Now let’s use them to do calculate the slope and the intercept.

def slope(t, label_x, label_y):
    r = correlation(t, label_x, label_y)
    return r*np.std(t[label_y])/np.std(t[label_x])

def intercept(t, label_x, label_y):
    return np.mean(t[label_y])-slope(t, label_x, label_y)*np.mean(t[label_x])

All we need to do now is call these functions on our data and print the answers:

model_slope = slope(states_data, 'cig_tax12', 'smokers12')
model_intercept = intercept(states_data, 'cig_tax12', 'smokers12')

print("intercept...")
print(model_intercept) 
print("\n")
print("model slope...")
print(model_slope)
intercept...
23.388876340779785


model slope...
-1.5908929289147922

Interpreting the results#

The estimated intercept here is \(23.38\). This is, by definition, the point where the linear function crosses the \(Y\)-axis. It is telling us that when \(X\)—the tax—is zero, \(Y\)—the percentage of smokers—will be \(23.38\).

The estimated slope here is \(-1.59\). On average, \(Y\) changes by slope (Y’s units) for a 1 (X’s) unit increase in \(X\).

This means that the percentage of smokers changes by minus 1.59 percentage points for every one dollar increase in tax per packet

Another way to put this is that, on average, increasing cigarette tax by one dollar decreases the percentage of smokers in the state by 1.59 percentage points.

We say “on average” to make the point that the relationship is not deterministic.
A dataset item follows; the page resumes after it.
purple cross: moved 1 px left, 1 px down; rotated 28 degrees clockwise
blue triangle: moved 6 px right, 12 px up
That is, our maintained belief is not that every unit (every state) with the same \(X\) value will have the same \(Y\) value; and by extension, we do not believe that changing a unit’s \(X\) value will have the same effect on that unit’s \(Y\) value in every case. Rather, our claims are about our expectations of what will happen: some individual units may be above or below our claimed effects. So we state the effects “on average”.
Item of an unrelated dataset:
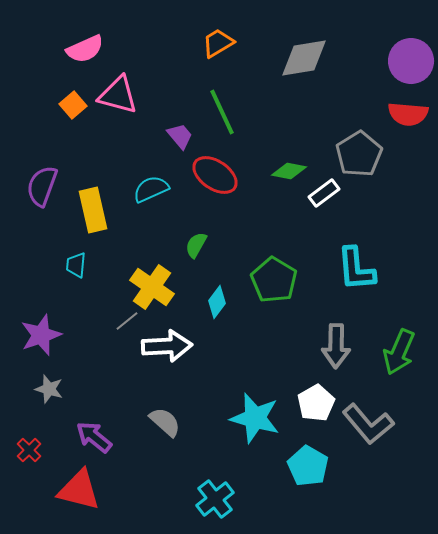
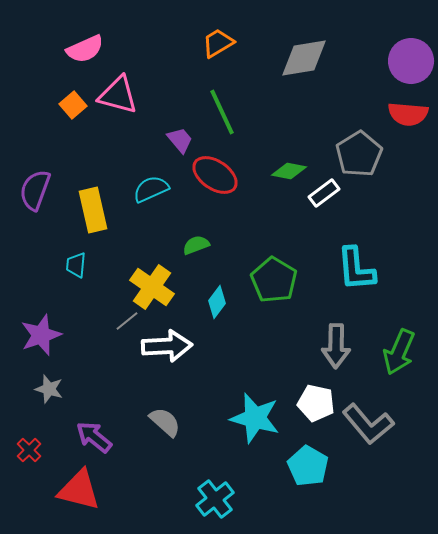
purple trapezoid: moved 4 px down
purple semicircle: moved 7 px left, 4 px down
green semicircle: rotated 40 degrees clockwise
white pentagon: rotated 30 degrees counterclockwise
Code aside: other packages#

We won’t belabor the point here, but notice that there are many ways to fit linear regressions in Python. Just to demonstrate this fact, we will use a popular package called statsmodels, which outputs a nicely formatted regression table:

import statsmodels.formula.api as smf 

results = smf.ols('smokers12 ~ cig_tax12', data=states_data).fit()   
results.summary()
OLS Regression Results
Dep. Variable: smokers12 R-squared: 0.186
Model: OLS Adj. R-squared: 0.169
Method: Least Squares F-statistic: 10.98
Date: Sat, 22 Oct 2022 Prob (F-statistic): 0.00176
Time: 15:24:23 Log-Likelihood: -128.61
No. Observations: 50 AIC: 261.2
Df Residuals: 48 BIC: 265.0
Df Model: 1
Covariance Type: nonrobust
coef std err t P>|t| [0.025 0.975]
Intercept 23.3889 0.838 27.895 0.000 21.703 25.075
cig_tax12 -1.5909 0.480 -3.314 0.002 -2.556 -0.626
Omnibus: 4.584 Durbin-Watson: 1.650
Prob(Omnibus): 0.101 Jarque-Bera (JB): 3.484
Skew: -0.592 Prob(JB): 0.175
Kurtosis: 3.520 Cond. No. 4.00


Notes:
[1] Standard Errors assume that the covariance matrix of the errors is correctly specified.
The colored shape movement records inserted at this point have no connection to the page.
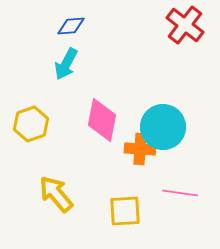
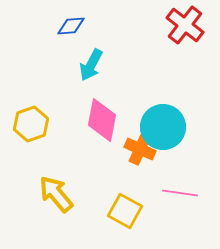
cyan arrow: moved 25 px right, 1 px down
orange cross: rotated 20 degrees clockwise
yellow square: rotated 32 degrees clockwise
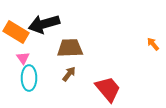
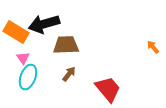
orange arrow: moved 3 px down
brown trapezoid: moved 4 px left, 3 px up
cyan ellipse: moved 1 px left, 1 px up; rotated 20 degrees clockwise
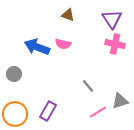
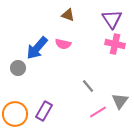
blue arrow: moved 1 px down; rotated 70 degrees counterclockwise
gray circle: moved 4 px right, 6 px up
gray triangle: rotated 36 degrees counterclockwise
purple rectangle: moved 4 px left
Here, you can read off the estimate (coef, meaning “coefficient”) for the Intercept and the slope (the coefficient on cig_tax12) and see they are \(23.38\) and \(-1.59\), exactly as expected.

Notes on regression#

A few observations follow at this point. Notice that:

  1. unlike correlation, regression is not symmetric. That is, the regression of \(Y\) on \(X\) is different to the regression of \(X\) on \(Y\). That difference is in terms of both set up and interpretation.

  2. like correlation, regression need not be causal. It is not difficult to think of confounders for the tax/smoking relationship above but, more generally, we cannot claim that the slope is the causal effect of \(X\) and \(Y\) without many more assumptions.

  3. unlike correlation, units matter. We are interpreting the slope as the effect on \(Y\) of a one unit change in \(X\). So clearly, the way \(X\) is measured (i.e. its units) will matter for our interpretation.